Singapore REITs - DBS Research 2022-12-02: Time To Relook At S-REITs

Singapore REITs - DBS Research | SGinvestors.io Singapore REITs

Singapore REITs - Time To Relook At S-REITs

  • Rebound in Nov 22 marks a possible turn in the S-REITs, as Fed hints of slower hikes starting in Dec 22; 10-year yields dip from recent highs.
  • Overhang lifted for the S-REITs, as Fed nears the end of its current rate hike cycle, possibly by 1Q23.
  • News emerging of a relaxation of the tight grip of China’s zero COVID-19 a source of optimism.

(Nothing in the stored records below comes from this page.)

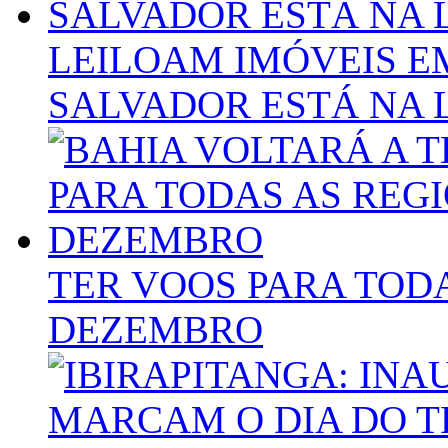
LEILOAM IMÓVEIS E
SALVADOR ESTÁ NA 
TER VOOS PARA TOD
DEZEMBRO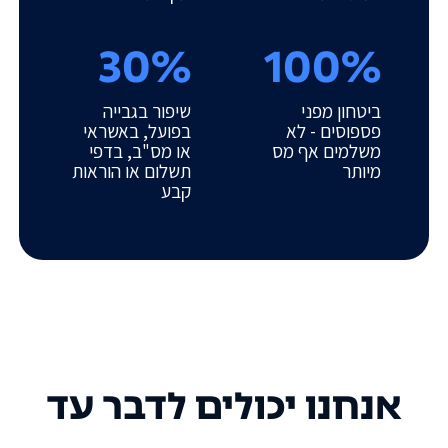
30%
100%
ביטחון מפני
שיפור בגבייה
פספוסים - לא
בפועל, באשראי
משלמים אף מס
או מס"ב, בדפי
מיותר
תשלום או הוראות
קבע
אנחנו יכולים לדבר עד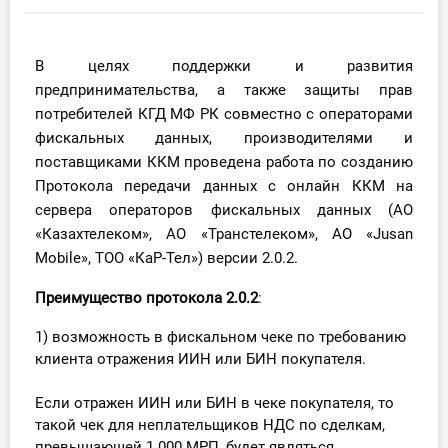
Инструменты
В целях поддержки и развития
Вебинары
предпринимательства, а также защиты прав
потребителей КГД МФ РК совместно с операторами
Справочник бухгалтера
фискальных данных, производителями и
поставщиками ККМ проведена работа по созданию
Участник ВЭД
Протокола передачи данных с онлайн ККМ на
сервера операторов фискальных данных (АО
Практика ИП
«Казахтелеком», АО «Транстелеком», АО «Jusan
Mobile», ТОО «КаР-Тел») версии 2.0.2.
Кадры. Труд. Зарплата.
Преимущество протокола 2.0.2
:
Учет по отраслям
1) возможность в фискальном чеке по требованию
клиента отражения ИИН или БИН покупателя.
Юридический помощник
Если отражен ИИН или БИН в чеке покупателя, то
Интернет-магазин
такой чек для неплательщиков НДС по сделкам,
превышающей 1 000 МРП, будет являться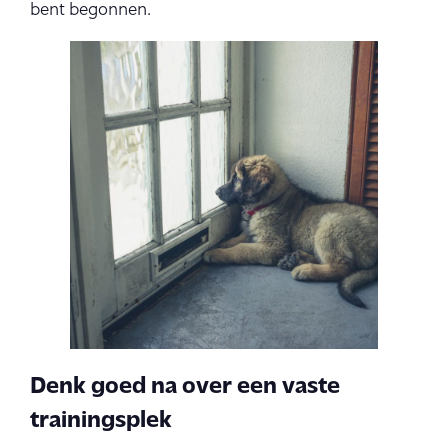
bent begonnen.
Denk goed na over een vaste
trainingsplek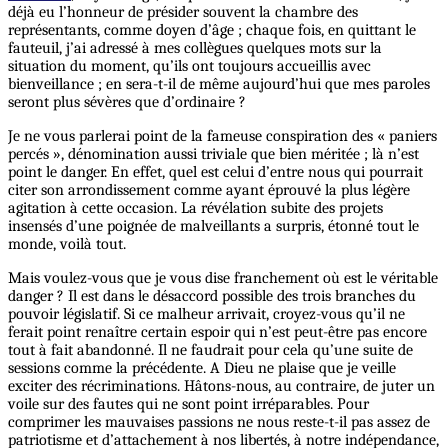
déjà eu l’honneur de présider souvent la chambre des
représentants, comme doyen d’âge ; chaque fois, en quittant le
fauteuil, j’ai adressé à mes collègues quelques mots sur la
situation du moment, qu’ils ont toujours accueillis avec
bienveillance ; en sera-t-il de même aujourd’hui que mes paroles
seront plus sévères que d’ordinaire ?
Je ne vous parlerai point de la fameuse conspiration des « paniers
percés », dénomination aussi triviale que bien méritée ; là n’est
point le danger. En effet, quel est celui d’entre nous qui pourrait
citer son arrondissement comme ayant éprouvé la plus légère
agitation à cette occasion. La révélation subite des projets
insensés d’une poignée de malveillants a surpris, étonné tout le
monde, voilà tout.
Mais voulez-vous que je vous dise franchement où est le véritable
danger ? Il est dans le désaccord possible des trois branches du
pouvoir législatif. Si ce malheur arrivait, croyez-vous qu’il ne
ferait point renaître certain espoir qui n’est peut-être pas encore
tout à fait abandonné. Il ne faudrait pour cela qu’une suite de
sessions comme la précédente. A Dieu ne plaise que je veille
exciter des récriminations. Hâtons-nous, au contraire, de juter un
voile sur des fautes qui ne sont point irréparables. Pour
comprimer les mauvaises passions ne nous reste-t-il pas assez de
patriotisme et d’attachement à nos libertés, à notre indépendance,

A strong rebound for S-REITs share prices in Nov 22

  • There was a strong rebound in share prices in Nov 22, given a cooler-than-expected inflation print in Oct 22 that fuelled a rebound in S-REIT prices for the month. The FSTREI index rose by ~5.3%, closely following the 6.4% rise in the Straits Times Index (STI). The developers, measured by the FSTREH index, led the recovery, rising by ~10.8%.
  • In terms of subsectors for the S-REITs, the rebound was primarily led by
    • office S-REITs (+7.7%),
    • industrial S-REITs (large cap: +4.5%, mid-cap:+5.4%), and
    • US office REITs (+4.6%).
  • Meanwhile, China-focused S-REITs were mainly flat, increasing by ~1.8%.
  • We note that the large caps, namely CapitaLand China Trust (SGX:AU8U) (+16.5%) and Sasseur REIT (SGX:CRPU) (+9.9%), led the recovery, which was offset by a dip in other small-cap S-REITs.
  • Leading the rebound within the industrial S-REIT space is Digital Core REIT (SGX:DCRU) (+22%) and Daiwa House Logistics Trust (SGX:DHLU) (+16%), mainly due to attractive valuations after close to a ~35%-40% decline in share prices year to date (YTD).

What does Dec 22 bring?

  • Fed to moderate pace of hikes in Dec 22. Federal Reserve (Fed) Chair Jeremy Powell has given clear hints of a slowdown in future rate hikes in as early as Dec 22. Markets are pricing in a 50 basis point increase. DBS economists expect the final target rate to be 5.0% and a majority of the hikes to be frontloaded and end by the first quarter of 2023 (latest by the first half of 2023).
  • We believe that the slowdown and eventual pause in hikes would support the share prices for S-REITs in the first half of 2023. In response to the recently weaker inflation data and Fed remarks, we saw the US 10-year and SG 10-year yields declining from a recent peak of ~4.0% and 3.5% in the middle of November 2022 to end the month at ~3.5% and 3.1%, respectively.
  • Datapoints from China to remain key. The most recent datapoints coming out of China are encouraging, in our view. Media articles appear to indicate a softening stance by the China Government for its zero COVID-19 policy in the coming months, which will be a positive.
  • DBS economists’ view is that a relaxation will be gradual, and there is no doubt that it will be an overall positive for investor sentiment and also have positive implications on the currently disrupted supply chains (industrial, manufacturing) and potential consumer spending (China-focused retail plays). That said, the “holy grail” will come from the eventual resumption of outbound travel of China tourists, which will be a further boost to the hospitality sector in the medium term.

Yield spreads have widened.

  • S-REIT share prices are trading at a FY23F yield of 6.1%, and the fall in 10-year bond yields to 3.1% brings yield spreads back to 3.0%, which we believe to be fair for the sector.
  • Key drivers to watch for in the upcoming months will come from better-than-expected operational results/margins, driving upside surprises to DPU growth profiles.